Spotting Fake Reviewer Groups in Consumer Reviews (PDF) — gotta love any paper that says We calculated the “spamicity” (degree of spam) of each group by assigning 1 point for each spam judgment, 0.5 point for each borderline judgment and 0 point for each non-spam judgment a group received and took the average of all 8 labelers. (via Google Research Blog)
Superfastmatch — open source text comparison tool, used to locate plagiarism/churnalism in online news sites. You can pull out the text engine and use it for your own “find where this text is used elsewhere” applications (e.g., what’s being forwarded out in email, how much of this RFP is copy and paste, what’s NOT boilerplate in this contract, etc.). (via Pete Warden)
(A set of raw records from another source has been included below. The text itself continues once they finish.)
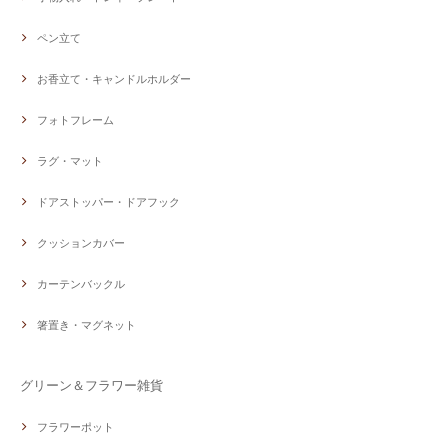
ペン立て
お香立て・キャンドルホルダー
フォトフレーム
ラグ・マット
ドアストッパー・ドアフック
クッションカバー
カーテンバックル
箸置き・マグネット
グリーン＆フラワー雑貨
フラワーポット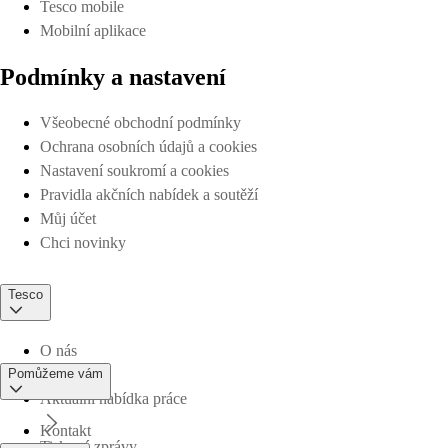
Tesco mobile
Mobilní aplikace
Podmínky a nastavení
Všeobecné obchodní podmínky
Ochrana osobních údajů a cookies
Nastavení soukromí a cookies
Pravidla akčních nabídek a soutěží
Můj účet
Chci novinky
Tesco
O nás
Pomůžeme vám
Aktuální nabídka práce
Kontakt
Tiskové zprávy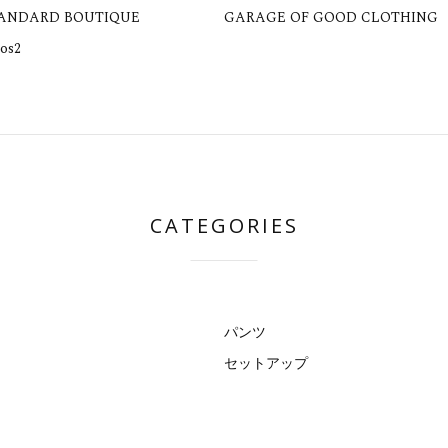
TANDARD BOUTIQUE
GARAGE OF GOOD CLOTHING
os2
CATEGORIES
パンツ
セットアップ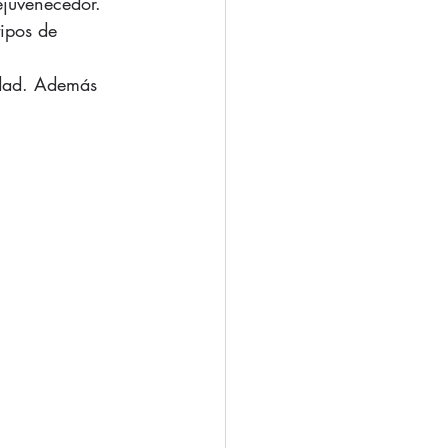
ejuvenecedor.  
tipos de 
edad. Además 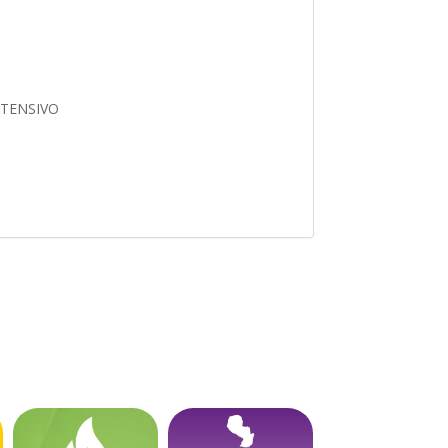
NTENSIVO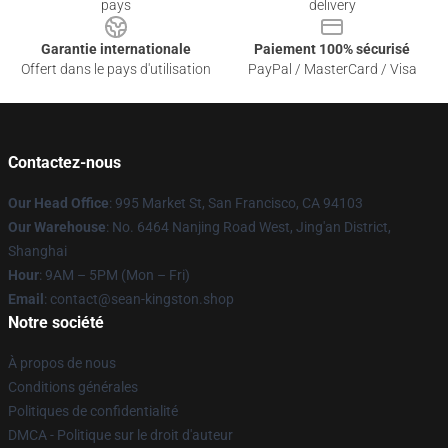
pays
delivery
Garantie internationale
Paiement 100% sécurisé
Offert dans le pays d'utilisation
PayPal / MasterCard / Visa
Contactez-nous
Our Head Office
: 995 Market St, San Francisco, CA 94103
Our Warehouse
: No. 6464 Nanjing Road West, Jing'an District,
Shanghai
Hour
: 9AM – 5PM (Mon – Fri)
Email
: contact@sean-kingston.shop
Notre société
À propos de nous
Conditions générales
Politiques de confidentialité
DMCA - Politique sur le droit d'auteur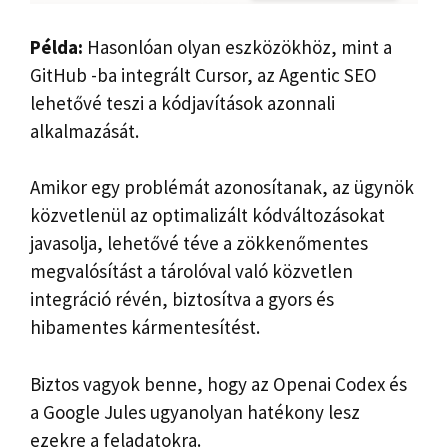
Példa:
Hasonlóan olyan eszközökhöz, mint a
GitHub -ba integrált Cursor, az Agentic SEO
lehetővé teszi a kódjavítások azonnali
alkalmazását.
Amikor egy problémát azonosítanak, az ügynök
közvetlenül az optimalizált kódváltozásokat
javasolja, lehetővé téve a zökkenőmentes
megvalósítást a tárolóval való közvetlen
integráció révén, biztosítva a gyors és
hibamentes kármentesítést.
Biztos vagyok benne, hogy az Openai Codex és
a Google Jules ugyanolyan hatékony lesz
ezekre a feladatokra.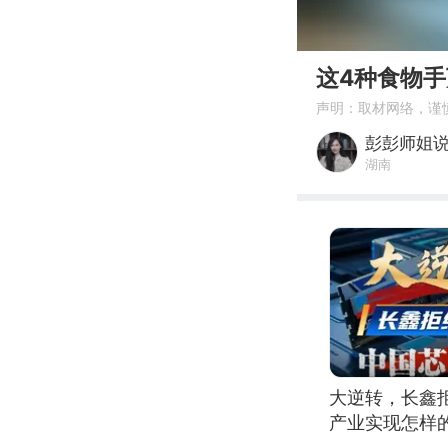
00:00
这4种食物
声明：取材网络，谨
彭彭师姐
湖南
大逆转，长鑫
产业实现怎样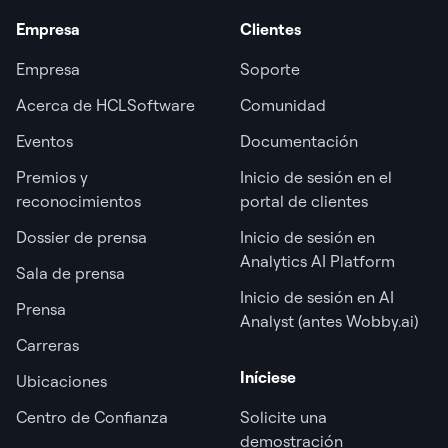
Empresa
Clientes
Empresa
Soporte
Acerca de HCLSoftware
Comunidad
Eventos
Documentación
Premios y
Inicio de sesión en el
reconocimientos
portal de clientes
Dossier de prensa
Inicio de sesión en
Analytics AI Platform
Sala de prensa
Inicio de sesión en AI
Prensa
Analyst (antes Wobby.ai)
Carreras
Iníciese
Ubicaciones
Centro de Confianza
Solicite una
demostración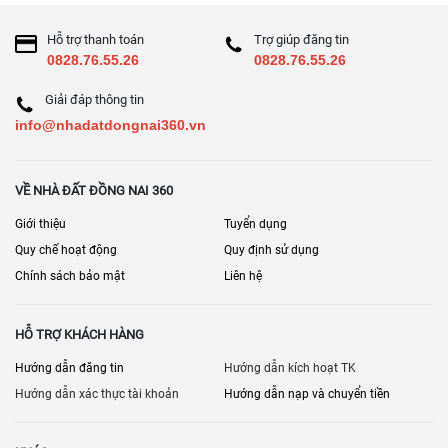
Hỗ trợ thanh toán
Trợ giúp đăng tin
0828.76.55.26
0828.76.55.26
Giải đáp thông tin
info@nhadatdongnai360.vn
VỀ NHÀ ĐẤT ĐỒNG NAI 360
Giới thiệu
Tuyển dụng
Quy chế hoạt động
Quy định sử dụng
Chính sách bảo mật
Liên hệ
HỖ TRỢ KHÁCH HÀNG
Hướng dẫn đăng tin
Hướng dẫn kích hoạt TK
Hướng dẫn xác thực tài khoản
Hướng dẫn nạp và chuyển tiền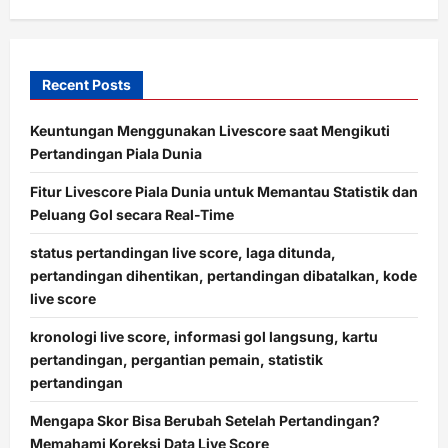
n
Recent Posts
Keuntungan Menggunakan Livescore saat Mengikuti
Pertandingan Piala Dunia
Fitur Livescore Piala Dunia untuk Memantau Statistik dan
Peluang Gol secara Real-Time
status pertandingan live score, laga ditunda,
pertandingan dihentikan, pertandingan dibatalkan, kode
live score
kronologi live score, informasi gol langsung, kartu
pertandingan, pergantian pemain, statistik
pertandingan
Mengapa Skor Bisa Berubah Setelah Pertandingan?
Memahami Koreksi Data Live Score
Why Our Kids Should Be Taught To Code (Guardian) — if we don’t act now we will be short-changing our children. [...] their world will be also shaped and configured by networked computing and if they don’t have a deeper understanding of this stuff then they will effectively be intellectually crippled. They will grow up as passive consumers of closed devices and services, leading lives that are increasingly circumscribed by technologies created by elites working for huge corporations such as Google, Facebook and the like. We will, in effect, be breeding generations of hamsters for the glittering wheels of cages built by Mark Zuckerberg and his kind. (via Karl von Randow)
The Pwn Plug — $770 gets you a wall-wart full of network attack tools and wifi for remote access. Plug and Pwn. (via Ars Technica)
Mobile Phone as Companion Species (Matt Jones) — They see the world differently to us, picking up on things we miss. They adapt to us, our routines. They look to us for attention, guidance and sustenance. We imagine what they are thinking, and vice-versa.
8-Bit Linux — Ubuntu 9 ported to an 6.5KHz 8-bit CPU (running a 32-bit emulator because Linux itself requires at least a 32-bit system). Takes 2 hours to boot up the kernel, four more to get to a login prompt. Moore’s Law for the win: I’ve seen more than 1000x improvement in speed from my first computer (1MHz C64) to current (1.7GHz i5). (via Slashdot)